Above is a graph that shows the breakdown of customers based on how long that they have been at the business. Just looking at the graph, it shows that a majority of customers have been a part of the business for at least one month. It also shows that the second biggest block is those who have been there for at least a year, with the 3 and 6 month blocks making up the smallest proportion of client lifetimes.

This raises a few questions about how the business is maintaining their customer base, the biggest among them is why do they have customers burning out after 1 month?

The user base shrinks considerably after the first month as it looks like the business struggles to get people to commit for a longer amount of time. However, it does seem like the business does have a very dedicated base of users who have been a part of the business for more than a year. So, they struggle to keep people past a month.
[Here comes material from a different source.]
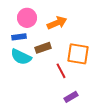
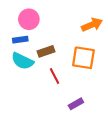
orange arrow: (57, 23) -> (92, 25), moved
red line: (61, 71) -> (55, 76), moved

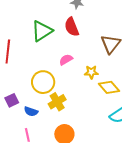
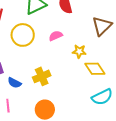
yellow circle: (43, 82) -> (23, 35), moved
But, once users get past the 6 month mark they’re there to stay.

This could mean that the business struggles with being too focused on one element that draws a certain crowd but struggles to appeal to a broader base. It could also mean that the business focuses too much on their new and long-time users too much without putting more effort into their users who have been there for a decent amount of time.

With these observations there are a few courses of action that a business could take to possibly fix these issues, starting with looking at what they already do.

  • How are they treating the newest (1 month) and most dedicated (more than a year) users differently than the two middle blocks?
  • Are there promotions that they use for those two blocks that they aren’t using for the others?
  • Can they create promotions targeted specifically at that block of users if they don’t have enough?

Another idea could be creating benefits for customers the longer that they stay with the business. This could incentivize newer users to stay for longer with the thought of a better experience the longer they stay, as well as make sure that users that have been there longer feel like they’re being treated well and their commitment is rewarded.

Putting it all together

Hopefully the examples above have shown just a few of the many different ways to look at and interpret data. There is an entire new world of analysis that gets opened up to businesses when they decide to take an educated look at the data they already have. Data allows us to uncover problems we didn’t even know existed and offers us roads to their solutions. The only thing between your business and a better future with data is how hard you’re willing to look at it.